Frédéric Audibert, église des Billettes, 22 avril 2017.

Paris, 22 avril 2017, Par Jean-Marc Warszawski ——

Après son premier Prix au Conservatoire national supérieur de Paris et la série de concours internationaux obligés, Frédéric Audibert a développé une carrière internationale et planté la pique de son violoncelle sur les scènes d'Europe, des États-Unis, du Japon, en récital ou avec orchestre, dans un vaste répertoire allant des musiques du xviie siècle à celles d'aujourd'hui, avec des créations d'œuvres de Nicolas Bacri, Marcel Landowski, Gérard Gastinel et autres.

Il est  violoncelle solo de la Chambre Philharmonique-Emmanuel Krivine, et du Dresdner Musikfestspiele, dirigé par Ivor Bolton, avec lesquels il se produit en Europe. Il dirige des nombreuses classes de maître, et enseigne le violoncelle à l'Académie Prince Rainier iii de Monaco et au Conservatoire de Nice.

Directeur du festival « Quatuors en pays » de Fayence et coordinateur à Paris du festival de violoncelle « Cello Fan », il a enregistré à ce jour, une vingtaine d'albums.

Dans le cadre de « Cello Fan », il proposait, samedi 22 avril, à l'église des Billettes dans le Marais de Paris, l'intégrale des 6 suites pour violoncelle seul (dans le goût français), de Johann-Sebastian Bach, selon les copies réalisées par son épouse Anna-Maria Magdalena (il en existe deux autres). Ces suites ont été composées entre 1717 et 1728, alors que le compositeur était maître de chapelle à  la cour d'Anhalt-Coethen, après un séjour en prison pour avoir demandé  congé  à son employeur précédent, le duc de Weimar.

Ces suites font partie aujourd'hui des obligations de tout violoncelliste, après en avoir été le couronnement de carrière.
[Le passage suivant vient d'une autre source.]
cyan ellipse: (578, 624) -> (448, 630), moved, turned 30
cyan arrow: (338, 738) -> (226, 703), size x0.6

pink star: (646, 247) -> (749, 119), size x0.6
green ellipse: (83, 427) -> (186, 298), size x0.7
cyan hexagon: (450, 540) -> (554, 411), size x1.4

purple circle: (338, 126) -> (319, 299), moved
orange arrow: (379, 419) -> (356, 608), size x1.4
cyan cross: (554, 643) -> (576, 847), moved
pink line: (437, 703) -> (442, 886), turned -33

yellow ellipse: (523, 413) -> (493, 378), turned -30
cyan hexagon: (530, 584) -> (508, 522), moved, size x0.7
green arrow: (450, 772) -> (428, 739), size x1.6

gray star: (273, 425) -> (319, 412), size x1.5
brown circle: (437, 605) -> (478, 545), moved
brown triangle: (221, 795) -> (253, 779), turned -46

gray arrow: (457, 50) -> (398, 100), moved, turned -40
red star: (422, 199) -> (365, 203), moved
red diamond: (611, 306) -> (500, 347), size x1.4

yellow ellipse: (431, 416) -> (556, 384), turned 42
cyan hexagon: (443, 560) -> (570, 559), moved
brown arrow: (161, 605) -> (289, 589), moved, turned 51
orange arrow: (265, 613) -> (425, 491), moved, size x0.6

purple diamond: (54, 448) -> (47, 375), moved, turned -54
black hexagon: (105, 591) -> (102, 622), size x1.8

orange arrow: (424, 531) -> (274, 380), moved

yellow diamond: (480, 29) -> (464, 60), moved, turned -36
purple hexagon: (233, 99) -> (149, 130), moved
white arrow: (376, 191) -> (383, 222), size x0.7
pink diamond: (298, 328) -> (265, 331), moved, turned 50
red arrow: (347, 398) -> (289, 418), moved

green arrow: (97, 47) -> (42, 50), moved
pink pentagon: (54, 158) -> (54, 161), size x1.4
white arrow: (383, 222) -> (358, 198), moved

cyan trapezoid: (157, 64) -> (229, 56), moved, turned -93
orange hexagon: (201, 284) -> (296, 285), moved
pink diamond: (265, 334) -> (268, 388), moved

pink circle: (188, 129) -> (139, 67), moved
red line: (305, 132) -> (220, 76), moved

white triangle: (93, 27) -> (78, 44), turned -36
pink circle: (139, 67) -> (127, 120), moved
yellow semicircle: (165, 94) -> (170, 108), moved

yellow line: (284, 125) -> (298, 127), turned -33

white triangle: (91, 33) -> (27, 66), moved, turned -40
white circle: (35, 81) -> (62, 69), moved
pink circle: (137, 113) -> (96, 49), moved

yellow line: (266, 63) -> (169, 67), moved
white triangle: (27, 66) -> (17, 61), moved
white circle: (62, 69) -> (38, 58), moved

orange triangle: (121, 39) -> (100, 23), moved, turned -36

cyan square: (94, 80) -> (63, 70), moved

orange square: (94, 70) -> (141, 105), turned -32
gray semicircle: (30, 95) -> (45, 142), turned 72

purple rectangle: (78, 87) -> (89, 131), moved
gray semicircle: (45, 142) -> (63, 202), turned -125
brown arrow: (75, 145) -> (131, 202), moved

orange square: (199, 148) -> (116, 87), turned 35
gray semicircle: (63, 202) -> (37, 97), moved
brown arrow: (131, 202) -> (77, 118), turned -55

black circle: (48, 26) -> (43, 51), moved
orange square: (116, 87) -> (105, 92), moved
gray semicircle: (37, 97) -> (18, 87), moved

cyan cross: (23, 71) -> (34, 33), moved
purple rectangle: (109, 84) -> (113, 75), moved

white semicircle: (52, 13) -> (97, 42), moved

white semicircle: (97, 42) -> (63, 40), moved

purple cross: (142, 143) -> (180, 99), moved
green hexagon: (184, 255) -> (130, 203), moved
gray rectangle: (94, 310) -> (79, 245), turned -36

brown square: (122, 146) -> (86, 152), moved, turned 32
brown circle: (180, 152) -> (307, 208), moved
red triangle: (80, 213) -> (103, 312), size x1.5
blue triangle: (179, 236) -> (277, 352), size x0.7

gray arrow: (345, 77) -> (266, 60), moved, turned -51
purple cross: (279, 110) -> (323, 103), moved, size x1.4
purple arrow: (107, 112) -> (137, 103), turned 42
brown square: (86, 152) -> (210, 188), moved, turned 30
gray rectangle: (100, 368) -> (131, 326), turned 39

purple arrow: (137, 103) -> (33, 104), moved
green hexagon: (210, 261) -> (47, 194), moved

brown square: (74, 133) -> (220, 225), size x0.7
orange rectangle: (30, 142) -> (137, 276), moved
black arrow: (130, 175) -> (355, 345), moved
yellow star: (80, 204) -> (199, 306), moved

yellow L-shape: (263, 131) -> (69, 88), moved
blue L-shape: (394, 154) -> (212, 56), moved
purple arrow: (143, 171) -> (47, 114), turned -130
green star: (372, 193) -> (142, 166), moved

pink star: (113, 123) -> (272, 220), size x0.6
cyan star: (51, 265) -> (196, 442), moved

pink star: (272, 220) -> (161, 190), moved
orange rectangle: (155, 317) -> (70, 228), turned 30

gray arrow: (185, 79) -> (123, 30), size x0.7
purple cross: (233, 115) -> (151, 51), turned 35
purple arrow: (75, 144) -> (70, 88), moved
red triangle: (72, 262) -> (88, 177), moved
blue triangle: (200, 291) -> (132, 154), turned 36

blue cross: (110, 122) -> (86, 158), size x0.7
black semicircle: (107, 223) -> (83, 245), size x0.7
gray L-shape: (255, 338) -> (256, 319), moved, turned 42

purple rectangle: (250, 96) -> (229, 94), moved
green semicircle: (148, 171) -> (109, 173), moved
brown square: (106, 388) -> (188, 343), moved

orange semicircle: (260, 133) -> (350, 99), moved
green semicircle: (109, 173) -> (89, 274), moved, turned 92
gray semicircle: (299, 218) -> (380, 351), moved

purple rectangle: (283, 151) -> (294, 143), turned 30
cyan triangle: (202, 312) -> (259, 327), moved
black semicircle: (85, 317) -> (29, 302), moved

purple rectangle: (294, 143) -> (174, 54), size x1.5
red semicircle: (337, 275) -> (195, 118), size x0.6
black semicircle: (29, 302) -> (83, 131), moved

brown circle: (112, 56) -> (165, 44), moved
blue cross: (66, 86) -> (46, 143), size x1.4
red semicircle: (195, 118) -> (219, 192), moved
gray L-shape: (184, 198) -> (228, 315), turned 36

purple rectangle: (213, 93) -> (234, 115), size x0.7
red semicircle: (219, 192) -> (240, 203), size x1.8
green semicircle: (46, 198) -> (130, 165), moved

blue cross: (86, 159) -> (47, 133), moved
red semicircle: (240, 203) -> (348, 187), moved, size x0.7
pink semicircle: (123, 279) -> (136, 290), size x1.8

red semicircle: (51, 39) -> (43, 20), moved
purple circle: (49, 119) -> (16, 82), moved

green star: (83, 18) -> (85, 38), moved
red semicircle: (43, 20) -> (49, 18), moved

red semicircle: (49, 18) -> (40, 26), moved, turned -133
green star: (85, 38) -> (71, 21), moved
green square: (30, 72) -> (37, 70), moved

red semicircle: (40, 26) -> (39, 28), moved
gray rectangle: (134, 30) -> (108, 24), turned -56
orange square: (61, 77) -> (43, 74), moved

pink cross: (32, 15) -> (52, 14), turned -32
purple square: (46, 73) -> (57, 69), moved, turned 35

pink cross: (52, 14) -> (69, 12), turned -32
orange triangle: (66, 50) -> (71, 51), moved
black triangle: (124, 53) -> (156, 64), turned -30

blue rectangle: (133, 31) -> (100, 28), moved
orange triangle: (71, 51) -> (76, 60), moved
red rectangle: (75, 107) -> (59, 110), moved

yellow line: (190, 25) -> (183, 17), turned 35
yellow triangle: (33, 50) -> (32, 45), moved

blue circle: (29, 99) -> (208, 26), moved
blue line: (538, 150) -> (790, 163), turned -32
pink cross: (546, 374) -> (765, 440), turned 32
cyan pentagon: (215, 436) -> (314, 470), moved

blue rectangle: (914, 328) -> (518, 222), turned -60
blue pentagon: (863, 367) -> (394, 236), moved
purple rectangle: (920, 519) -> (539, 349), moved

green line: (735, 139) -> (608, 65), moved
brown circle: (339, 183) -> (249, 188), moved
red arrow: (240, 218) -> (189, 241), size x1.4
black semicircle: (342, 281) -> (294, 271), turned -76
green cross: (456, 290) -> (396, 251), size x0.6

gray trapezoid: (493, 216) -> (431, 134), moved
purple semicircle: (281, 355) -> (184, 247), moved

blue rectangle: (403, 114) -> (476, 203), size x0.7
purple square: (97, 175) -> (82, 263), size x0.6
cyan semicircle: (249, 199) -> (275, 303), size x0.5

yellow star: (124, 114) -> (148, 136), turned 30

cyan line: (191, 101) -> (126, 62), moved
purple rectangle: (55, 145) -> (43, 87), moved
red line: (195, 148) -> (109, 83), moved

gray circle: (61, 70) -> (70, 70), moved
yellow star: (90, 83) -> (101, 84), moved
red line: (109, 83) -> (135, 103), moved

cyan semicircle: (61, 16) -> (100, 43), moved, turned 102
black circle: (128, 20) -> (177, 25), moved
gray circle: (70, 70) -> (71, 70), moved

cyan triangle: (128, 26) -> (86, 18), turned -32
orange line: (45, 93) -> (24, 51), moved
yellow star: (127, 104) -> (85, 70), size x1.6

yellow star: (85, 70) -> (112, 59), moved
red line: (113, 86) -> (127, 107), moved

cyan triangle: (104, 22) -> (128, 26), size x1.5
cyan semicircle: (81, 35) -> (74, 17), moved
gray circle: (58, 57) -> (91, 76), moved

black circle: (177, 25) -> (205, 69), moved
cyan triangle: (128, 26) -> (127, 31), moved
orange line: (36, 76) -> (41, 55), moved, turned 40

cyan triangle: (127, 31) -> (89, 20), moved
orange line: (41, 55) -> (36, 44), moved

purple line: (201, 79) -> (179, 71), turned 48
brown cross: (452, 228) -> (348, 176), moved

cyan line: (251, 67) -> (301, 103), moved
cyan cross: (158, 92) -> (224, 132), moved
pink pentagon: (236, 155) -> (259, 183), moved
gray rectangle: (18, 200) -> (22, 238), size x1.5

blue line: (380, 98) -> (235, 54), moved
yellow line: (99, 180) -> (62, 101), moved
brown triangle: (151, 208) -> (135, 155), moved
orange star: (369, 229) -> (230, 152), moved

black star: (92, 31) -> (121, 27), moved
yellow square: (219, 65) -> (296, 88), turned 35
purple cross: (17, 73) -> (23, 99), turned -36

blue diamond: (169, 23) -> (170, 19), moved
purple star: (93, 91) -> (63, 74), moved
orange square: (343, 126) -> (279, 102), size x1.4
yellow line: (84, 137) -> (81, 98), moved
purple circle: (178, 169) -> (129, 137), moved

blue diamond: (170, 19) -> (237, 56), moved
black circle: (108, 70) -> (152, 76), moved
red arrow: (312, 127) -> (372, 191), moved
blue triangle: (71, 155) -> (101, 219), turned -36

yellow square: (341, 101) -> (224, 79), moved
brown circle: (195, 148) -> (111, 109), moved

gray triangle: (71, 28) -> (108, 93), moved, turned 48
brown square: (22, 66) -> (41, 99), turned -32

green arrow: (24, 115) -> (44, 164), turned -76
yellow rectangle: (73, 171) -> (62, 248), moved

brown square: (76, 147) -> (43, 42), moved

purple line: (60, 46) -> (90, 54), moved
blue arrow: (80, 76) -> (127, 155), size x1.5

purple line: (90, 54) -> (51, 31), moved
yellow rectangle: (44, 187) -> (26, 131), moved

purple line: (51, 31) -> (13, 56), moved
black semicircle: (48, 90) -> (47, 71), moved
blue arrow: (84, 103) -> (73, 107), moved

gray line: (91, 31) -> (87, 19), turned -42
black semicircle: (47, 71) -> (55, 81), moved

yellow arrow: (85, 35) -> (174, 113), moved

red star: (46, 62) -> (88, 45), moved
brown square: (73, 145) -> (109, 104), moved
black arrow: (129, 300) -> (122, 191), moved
Elles sont un chef d'œuvre, et révèlent cet extraordinaire art du contrepoint évoqué à une voix, qui semblent avoir jailli de la plume de Bach avec une évidente simplicité, six moments d'un flux musical qu'on paut imaginer sans début et sans fin. Quelque chose du rêve des Grecs anciens, d'entendre une partie de la musique des planètes les jours de danse.

Ce sont des suites de (six) danses, venues des places des villages, apprivoisées à la cour et chez les notables, devenues musique de concert (préludes, allemandes, courantes, sarabandes, bourrées, gigues, gavottes).

Un peu fatigué par des vacances reposantes, nous redoutions la soporifie. Bonne surprise, ce ne fut pas le cas,  grâce au jeu dansant, incisif et varié du violoncelliste. L'observation s'installant dans la durée, nous avons fini par remarquer la belle articulation de la main gauche, les doigts toujours à l'attaque, évitant tout glissé, la clarté et la précision des ornements, l'impression d'aisance, le frotté subtil et caressant de l'archet, y compris dans les forte ou les traits rapides, en  parfaite symbiose avec la touche. Mais surtout,  la qualité du son homogène coffré sur tout l'ambitus, la qualité des aigus qui lâchent encore de la rondeur harmonique, là où l'on n'évite souvent pas le pincé un peu nasillard et pleureur. Une technique et un engagement musicaux qui mettent en valeur le beau violoncelle de Maud Tortellier.

Le mélomane ne confondant pas concert et jury de concours, retient surtout le plaisir de l'excellente fin d'après-midi, assis dans la seconde galerie pour les trois premières suites, un peu agacé par les claquements réguliers des fils électriques  anti-pigeons parvenant à travers la verrière.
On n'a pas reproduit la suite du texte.